Contact Information:
k.nizamis@utwente.nl
University of Twente - Faculty of Engineering Technology
Horst Complex building, number 20
PO Box 217
7500 AE Enschede
The Netherlands

*** General introduction ***
This dataset contains the data from the identification, screening, and selection of the papers for a Systematic Mapping Study (SMS) into the Coverage of Complexity Viewpoints, Drivers, and Challenges in the context of Systems Engineering and Engineering Design. These three items are defined in the main publication. It also contains the coding scheme and the code-document analysis reports in detail.
o  Content: 13 files:
	a) Identification, screening, and selection of papers --> Since the SMS included six parallel literature searches, there are six individual files for identifying, screening, and selecting the publications for each solution direction covering the first five steps in the process, which are:
	1) finding papers in databases, 2) removing duplicates, 3) inspect title, 4) inspect abstract, and 5) determine accessibility and scan full text. The following six files corresponding to the six solution directions we explored are as follows (the five tabs in each file correspond to the aforementioned five steps):
		1. DSM_Identification and Screening_Steps 1 To 5.xlsx 
		2. Model_Identification and Screening_Steps 1 To 5.xlsx
		3. Knowledge_Identification and Screening_Steps 1 To 5.xlsx
		4. Process_Identification and Screening_Steps 1 To 5.xlsx
		5. Product_Identification and Screening_Steps 1 To 5.xlsx
		6. Tool_Identification and Screening_Steps 1 To 5.xlsx
	The six subsets summed 386 publications, which in the main publication are referred as the screen pre-subset.
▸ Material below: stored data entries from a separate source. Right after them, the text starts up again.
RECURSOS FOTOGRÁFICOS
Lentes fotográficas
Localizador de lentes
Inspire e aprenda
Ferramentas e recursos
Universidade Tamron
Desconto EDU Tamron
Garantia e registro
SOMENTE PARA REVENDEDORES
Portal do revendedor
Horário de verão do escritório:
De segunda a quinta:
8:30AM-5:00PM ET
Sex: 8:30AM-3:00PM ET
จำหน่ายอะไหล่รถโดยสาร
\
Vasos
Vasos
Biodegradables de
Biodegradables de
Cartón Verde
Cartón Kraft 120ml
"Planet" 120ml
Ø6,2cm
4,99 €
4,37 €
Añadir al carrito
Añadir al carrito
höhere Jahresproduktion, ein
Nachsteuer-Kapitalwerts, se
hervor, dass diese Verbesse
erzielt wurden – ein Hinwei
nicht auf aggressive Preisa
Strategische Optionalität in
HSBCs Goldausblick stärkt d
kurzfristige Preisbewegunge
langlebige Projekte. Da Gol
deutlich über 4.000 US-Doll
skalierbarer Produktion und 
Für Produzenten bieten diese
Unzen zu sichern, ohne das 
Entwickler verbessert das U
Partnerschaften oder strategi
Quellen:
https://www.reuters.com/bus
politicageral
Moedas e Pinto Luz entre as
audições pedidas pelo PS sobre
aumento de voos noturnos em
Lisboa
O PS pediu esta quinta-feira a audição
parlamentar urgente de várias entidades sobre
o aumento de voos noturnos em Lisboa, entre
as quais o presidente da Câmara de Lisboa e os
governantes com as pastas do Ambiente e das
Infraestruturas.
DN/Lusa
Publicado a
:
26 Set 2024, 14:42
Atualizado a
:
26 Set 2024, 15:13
	b) Concentrate_FINAL_With Random.xlsx --> This file contains the final concentrate of publications. The resulting publications of the six individual searches were put together (Tab: "Total386papers") and removing duplicates (Tab: "NoDUPTotal373papers"), which resulted in 373 unique titles (referred to as Screened subset in our publication). These were randomly selected per category applying resulting in a final selection of 135 papers (Tab: "NoDUPRandomTot135papers" and referred to as Random selection subset in our publication).
	The other tabs have graphs of the 135 publications showing them per year, per type, per country, and per source. 
	
	c) Tables and Figures_Final_Count Viewpoint,Drivers,Challenges.xlsx --> Contains several tabs with the processess to analyze, count, and create the tables and figures of the main publication and the thesis. The tabs explicitly say which tables or figures they are linked to.
	
	d) ECBS_3.docx --> Word file with supplementary information about how the mapping was done for the coverage analysis of the complexity drivers. The 135 references in this file constitute the random selection.
	
	e) ComplexityDrivers_RelationshipMap.pdf --> A network created in Atlas.Ti software to showcase some of the relationships found between the various complexity drivers.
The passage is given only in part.